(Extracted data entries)
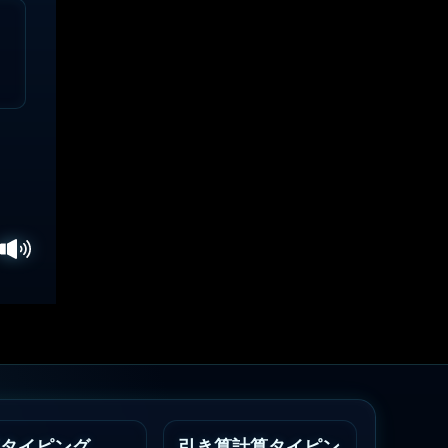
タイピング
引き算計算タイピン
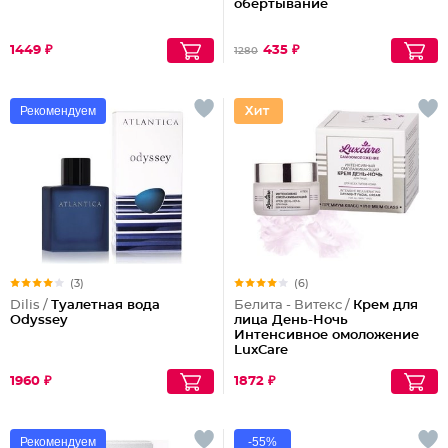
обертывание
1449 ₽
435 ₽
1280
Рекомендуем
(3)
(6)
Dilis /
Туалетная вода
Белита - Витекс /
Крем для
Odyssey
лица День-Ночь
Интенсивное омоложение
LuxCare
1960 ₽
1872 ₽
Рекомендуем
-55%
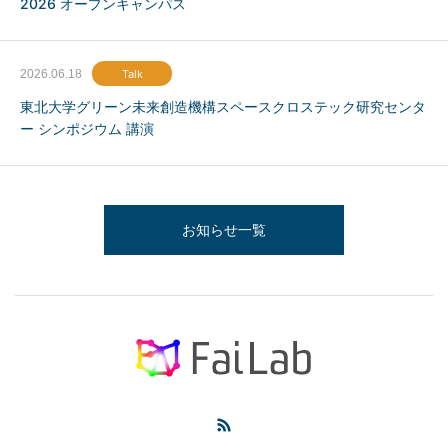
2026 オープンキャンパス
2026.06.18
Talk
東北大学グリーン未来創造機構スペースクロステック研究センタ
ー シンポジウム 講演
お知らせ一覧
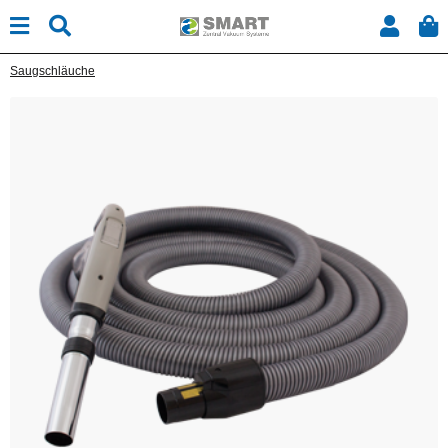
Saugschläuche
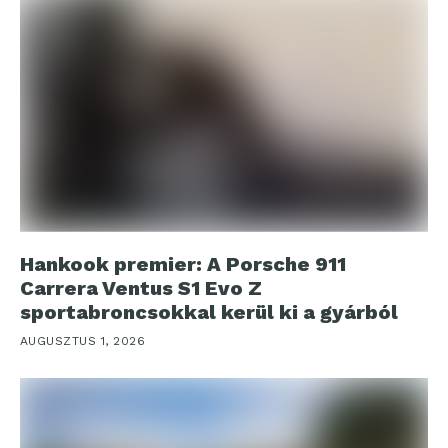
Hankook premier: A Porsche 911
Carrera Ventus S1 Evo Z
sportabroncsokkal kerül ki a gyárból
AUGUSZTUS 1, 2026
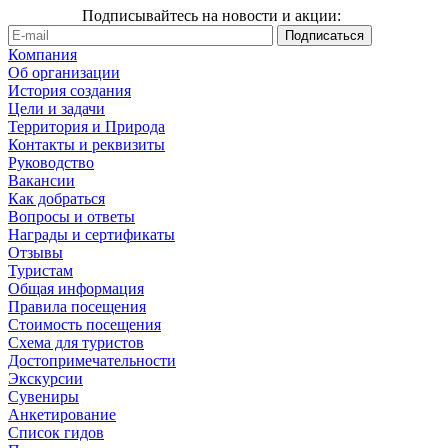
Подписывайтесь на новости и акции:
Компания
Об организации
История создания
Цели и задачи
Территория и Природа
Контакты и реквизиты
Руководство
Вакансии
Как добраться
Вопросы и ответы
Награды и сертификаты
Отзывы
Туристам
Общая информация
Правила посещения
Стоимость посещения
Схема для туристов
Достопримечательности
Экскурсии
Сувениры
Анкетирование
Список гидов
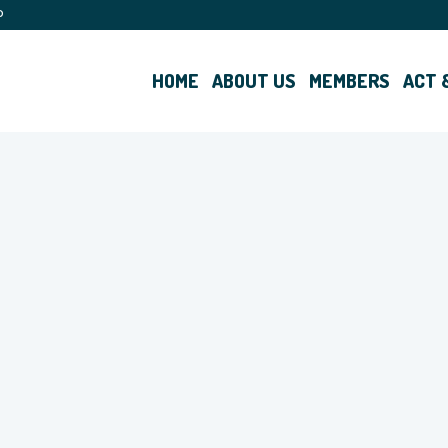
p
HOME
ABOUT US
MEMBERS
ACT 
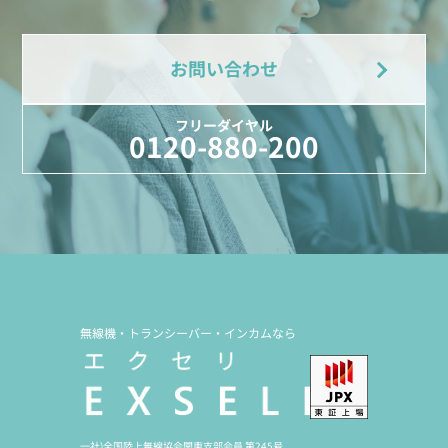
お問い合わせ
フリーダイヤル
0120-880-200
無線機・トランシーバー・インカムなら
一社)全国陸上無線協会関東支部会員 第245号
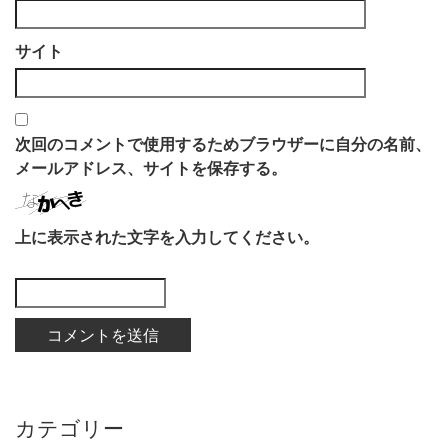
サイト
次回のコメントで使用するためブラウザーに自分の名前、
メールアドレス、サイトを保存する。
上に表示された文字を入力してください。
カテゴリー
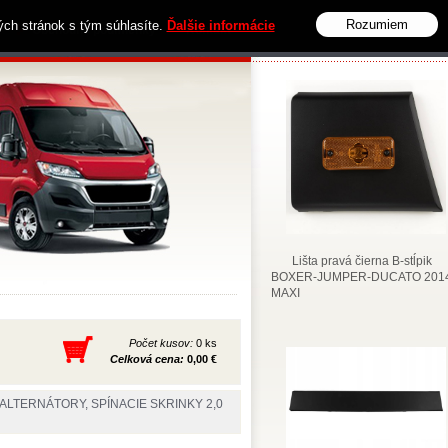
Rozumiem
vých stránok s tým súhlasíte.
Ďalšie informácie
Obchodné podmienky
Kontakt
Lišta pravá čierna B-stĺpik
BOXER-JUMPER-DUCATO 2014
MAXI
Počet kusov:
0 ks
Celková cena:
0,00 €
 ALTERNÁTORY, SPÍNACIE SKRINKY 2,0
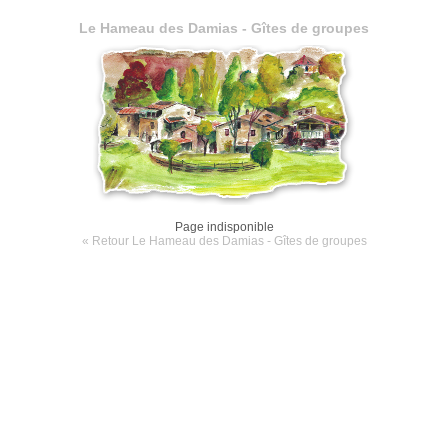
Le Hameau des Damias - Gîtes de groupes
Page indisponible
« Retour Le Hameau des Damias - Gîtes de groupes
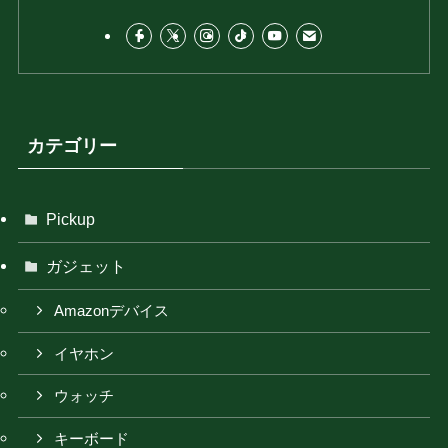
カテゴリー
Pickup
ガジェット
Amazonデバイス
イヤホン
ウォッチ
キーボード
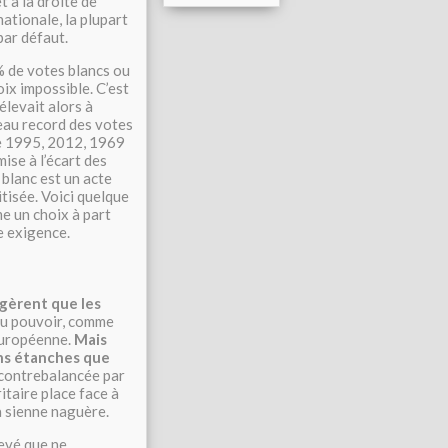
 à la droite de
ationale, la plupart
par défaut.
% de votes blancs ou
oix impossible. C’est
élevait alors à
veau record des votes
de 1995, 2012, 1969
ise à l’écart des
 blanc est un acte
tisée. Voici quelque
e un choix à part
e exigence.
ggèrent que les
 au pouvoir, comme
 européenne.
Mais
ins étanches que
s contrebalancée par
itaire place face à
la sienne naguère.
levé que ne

» **Exercise requirements**: Nothing but an exact copy of the data above, minus its pictures, should appear in the response.

» **Result**:
タイピング
引き算計算タイピン
обертывание
1449 ₽
435 ₽
1280
Рекомендуем
(3)
(6)
Dilis /
Туалетная вода
Белита - Витекс /
Крем для
Odyssey
лица День-Ночь
Интенсивное омоложение
LuxCare
1960 ₽
1872 ₽
Рекомендуем
-55%
2026 オープンキャンパス
2026.06.18
Talk
東北大学グリーン未来創造機構スペースクロステック研究センタ
ー シンポジウム 講演
お知らせ一覧
Saugschläuche
Hankook premier: A Porsche 911
Carrera Ventus S1 Evo Z
sportabroncsokkal kerül ki a gyárból
AUGUSZTUS 1, 2026
Подписывайтесь на новости и акции:
Компания
Об организации
История создания
Цели и задачи
Территория и Природа
Контакты и реквизиты
Руководство
Вакансии
Как добраться
Вопросы и ответы
Награды и сертификаты
Отзывы
Туристам
Общая информация
Правила посещения
Стоимость посещения
Схема для туристов
Достопримечательности
Экскурсии
Сувениры
Анкетирование
Список гидов
p
HOME
ABOUT US
MEMBERS
ACT 
お問い合わせ
フリーダイヤル
0120-880-200
無線機・トランシーバー・インカムなら
一社)全国陸上無線協会関東支部会員 第245号
サイト
次回のコメントで使用するためブラウザーに自分の名前、
メールアドレス、サイトを保存する。
上に表示された文字を入力してください。
カテゴリー
Rozumiem
vých stránok s tým súhlasíte.
Ďalšie informácie
Obchodné podmienky
Kontakt
Lišta pravá čierna B-stĺpik
BOXER-JUMPER-DUCATO 2014
MAXI
Počet kusov:
0 ks
Celková cena:
0,00 €
 ALTERNÁTORY, SPÍNACIE SKRINKY 2,0
Le Hameau des Damias - Gîtes de groupes
Page indisponible
« Retour Le Hameau des Damias - Gîtes de groupes
カテゴリー
Pickup
ガジェット
Amazonデバイス
イヤホン
ウォッチ
キーボード
 à la droite de
ationale, la plupart
par défaut.
% de votes blancs ou
oix impossible. C’est
élevait alors à
veau record des votes
de 1995, 2012, 1969
ise à l’écart des
 blanc est un acte
tisée. Voici quelque
e un choix à part
e exigence.
ggèrent que les
 au pouvoir, comme
 européenne.
Mais
ins étanches que
s contrebalancée par
itaire place face à
la sienne naguère.
levé que ne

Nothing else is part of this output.